→ Aim of the exercise:
The number of lines below holding the string "định" is the only answer wanted.

→ Records for processing:

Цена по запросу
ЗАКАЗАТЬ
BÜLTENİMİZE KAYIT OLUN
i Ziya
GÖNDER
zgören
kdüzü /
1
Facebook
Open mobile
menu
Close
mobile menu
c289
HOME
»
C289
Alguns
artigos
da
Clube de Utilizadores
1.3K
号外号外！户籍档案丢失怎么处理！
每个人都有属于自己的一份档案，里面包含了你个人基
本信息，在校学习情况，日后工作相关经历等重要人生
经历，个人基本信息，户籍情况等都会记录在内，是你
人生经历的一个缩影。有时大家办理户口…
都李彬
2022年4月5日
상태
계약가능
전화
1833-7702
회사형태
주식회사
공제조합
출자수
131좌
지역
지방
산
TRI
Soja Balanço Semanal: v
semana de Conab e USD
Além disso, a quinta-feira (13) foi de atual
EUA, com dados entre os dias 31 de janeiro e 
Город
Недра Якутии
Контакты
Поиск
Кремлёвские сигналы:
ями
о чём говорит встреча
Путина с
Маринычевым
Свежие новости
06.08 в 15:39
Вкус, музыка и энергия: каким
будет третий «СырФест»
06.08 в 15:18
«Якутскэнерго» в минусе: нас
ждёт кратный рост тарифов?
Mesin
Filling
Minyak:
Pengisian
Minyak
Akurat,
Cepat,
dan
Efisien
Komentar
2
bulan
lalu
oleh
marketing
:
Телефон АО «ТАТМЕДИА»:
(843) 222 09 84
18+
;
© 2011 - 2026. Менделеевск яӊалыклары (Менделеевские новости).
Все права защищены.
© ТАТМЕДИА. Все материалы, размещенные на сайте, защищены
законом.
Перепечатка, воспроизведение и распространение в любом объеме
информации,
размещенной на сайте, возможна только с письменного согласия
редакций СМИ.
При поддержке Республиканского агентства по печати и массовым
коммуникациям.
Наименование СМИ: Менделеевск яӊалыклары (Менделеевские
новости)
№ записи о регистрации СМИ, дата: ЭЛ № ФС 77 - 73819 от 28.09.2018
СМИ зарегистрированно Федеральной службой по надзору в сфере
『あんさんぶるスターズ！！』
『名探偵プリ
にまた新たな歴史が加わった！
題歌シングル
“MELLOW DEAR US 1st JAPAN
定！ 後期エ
* * *
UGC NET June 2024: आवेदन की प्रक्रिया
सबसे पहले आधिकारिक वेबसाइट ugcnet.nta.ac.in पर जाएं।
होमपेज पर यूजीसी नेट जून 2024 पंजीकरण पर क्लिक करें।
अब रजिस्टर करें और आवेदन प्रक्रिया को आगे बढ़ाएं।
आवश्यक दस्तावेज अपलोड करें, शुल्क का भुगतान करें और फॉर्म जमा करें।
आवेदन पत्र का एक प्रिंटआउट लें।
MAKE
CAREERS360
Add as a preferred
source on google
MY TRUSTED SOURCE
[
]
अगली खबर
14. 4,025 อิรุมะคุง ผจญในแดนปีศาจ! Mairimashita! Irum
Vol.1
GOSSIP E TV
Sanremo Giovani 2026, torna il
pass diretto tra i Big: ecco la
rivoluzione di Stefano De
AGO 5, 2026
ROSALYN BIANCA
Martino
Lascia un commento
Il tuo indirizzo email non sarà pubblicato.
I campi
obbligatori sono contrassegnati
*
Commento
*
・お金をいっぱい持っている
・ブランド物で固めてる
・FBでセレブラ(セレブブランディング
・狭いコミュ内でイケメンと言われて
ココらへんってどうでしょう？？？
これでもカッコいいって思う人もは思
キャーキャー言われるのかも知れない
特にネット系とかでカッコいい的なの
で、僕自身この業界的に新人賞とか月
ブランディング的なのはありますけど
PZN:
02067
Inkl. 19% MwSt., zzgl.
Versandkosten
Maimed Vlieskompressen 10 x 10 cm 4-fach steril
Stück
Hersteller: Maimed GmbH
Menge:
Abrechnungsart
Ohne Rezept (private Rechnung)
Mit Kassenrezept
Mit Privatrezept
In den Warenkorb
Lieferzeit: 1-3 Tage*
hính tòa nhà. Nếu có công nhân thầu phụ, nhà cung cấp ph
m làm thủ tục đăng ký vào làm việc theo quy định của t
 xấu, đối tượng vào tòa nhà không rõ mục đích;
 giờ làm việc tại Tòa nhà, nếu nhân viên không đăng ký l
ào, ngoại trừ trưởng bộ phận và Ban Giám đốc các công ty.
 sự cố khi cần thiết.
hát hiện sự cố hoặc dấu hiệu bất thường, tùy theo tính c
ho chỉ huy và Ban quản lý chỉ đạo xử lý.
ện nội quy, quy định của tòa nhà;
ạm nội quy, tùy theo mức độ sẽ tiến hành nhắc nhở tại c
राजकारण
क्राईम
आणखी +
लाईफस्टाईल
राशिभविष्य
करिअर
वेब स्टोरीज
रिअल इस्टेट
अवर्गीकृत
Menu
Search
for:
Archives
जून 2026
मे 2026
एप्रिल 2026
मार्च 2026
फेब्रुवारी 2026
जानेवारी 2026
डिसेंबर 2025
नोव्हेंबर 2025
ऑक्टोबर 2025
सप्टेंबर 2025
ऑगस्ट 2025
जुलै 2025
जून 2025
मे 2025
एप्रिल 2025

→ Worked solution:
2